A IPS tentou, durante o dia do protesto, conversar com a assessoria de imprensa da TKCSA, sem obter resposta por telefone ou e-mail. No entanto, em 26 de dezembro, a TKSCA informou em um comunicado que o problema da emissão de partículas metálicas se devia a um defeito em uma grua que, devido a um forte vento, arrastou o pó metálico para as comunidades vizinhas. Acrescentou que o problema havia sido corrigido. E destacou que “as estações de monitoramento de qualidade do ar indicam que não houve durante toda a duração do episódio nenhuma violação dos padrões legais”.

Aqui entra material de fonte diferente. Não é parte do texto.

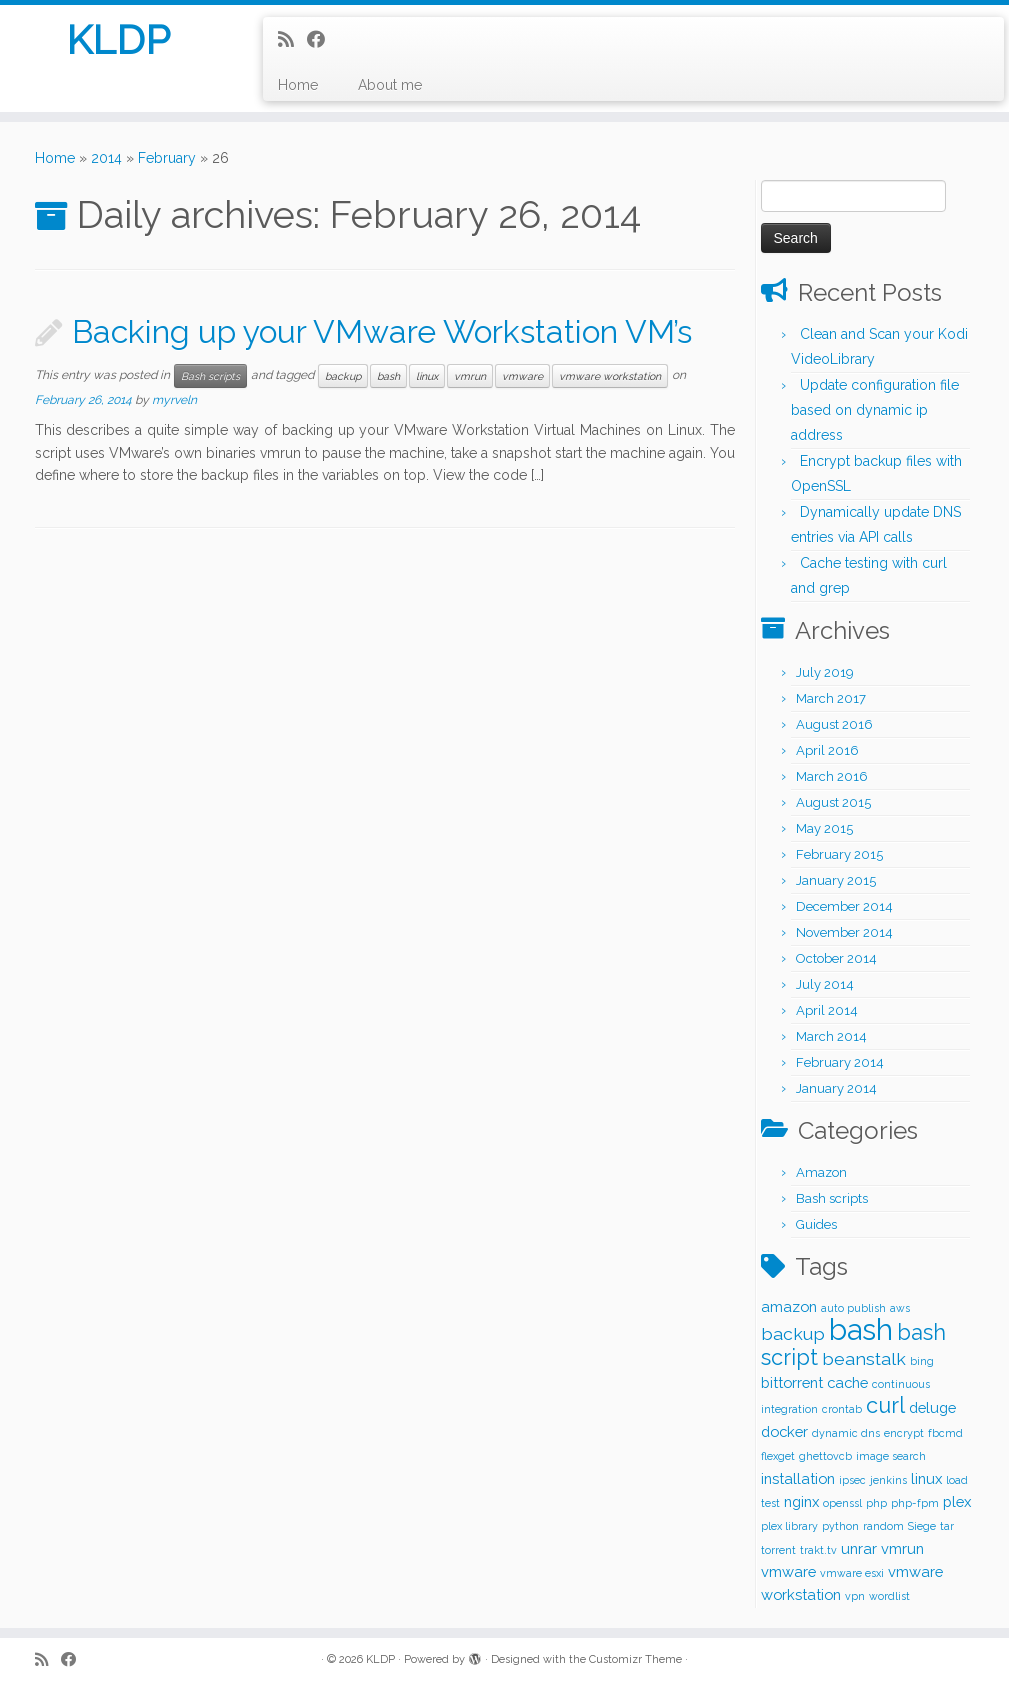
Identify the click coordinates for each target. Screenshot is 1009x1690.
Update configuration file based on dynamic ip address (875, 410)
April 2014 (827, 1010)
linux (427, 376)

Marcelo Freixo disse à IPS que também preocupam as ameaças aos moradores envolvidos nas denúncias, um deles atualmente ao abrigo do sistema de proteção de testemunhas da Justiça. O vereador vinculou as ameaças às milícias, grupos armados que controlam negócios ilegais, que incluem ex-policiais e agem no Rio de Janeiro e em outros Estados. “Michele”, nome fictício por questão de segurança, assegurou à IPS que estas milícias participam da oferta de postos de trabalho na siderúrgica.
Funcionários da SEA que receberam uma comissão dos manifestantes contra a siderúrgica reiteraram, no mesmo dia 25, que a posição da Secretaria é que não dará uma licença definitiva à empresa se esta não cumprir as exigências ambientais. A publicação Monitor Mercantil destacou, quando a unidade foi inaugurada pelo então presidente Luiz Inácio Lula da Silva, que se tratava do maior investimento privado no Brasil dos últimos 15 anos.
O capital investido foi de US$ 4,8 bilhões e a unidade produzirá cinco milhões de toneladas anuais de placas de aço, permitindo ao Brasil aumentar em 40% suas exportações siderúrgicas, além de somar US$ 1 bilhão à sua balança de pagamentos. Durante sua construção, empregou 30 mil trabalhadores e em sua fase operacional vai gerar 3.500 empregos, segundo a TKCSA. Para explicar porque não vão adiante as denúncias, Marcelo citou uma canção de Caetano Veloso, que diz “é a força do capital que ergue e destroi as coisas belas”.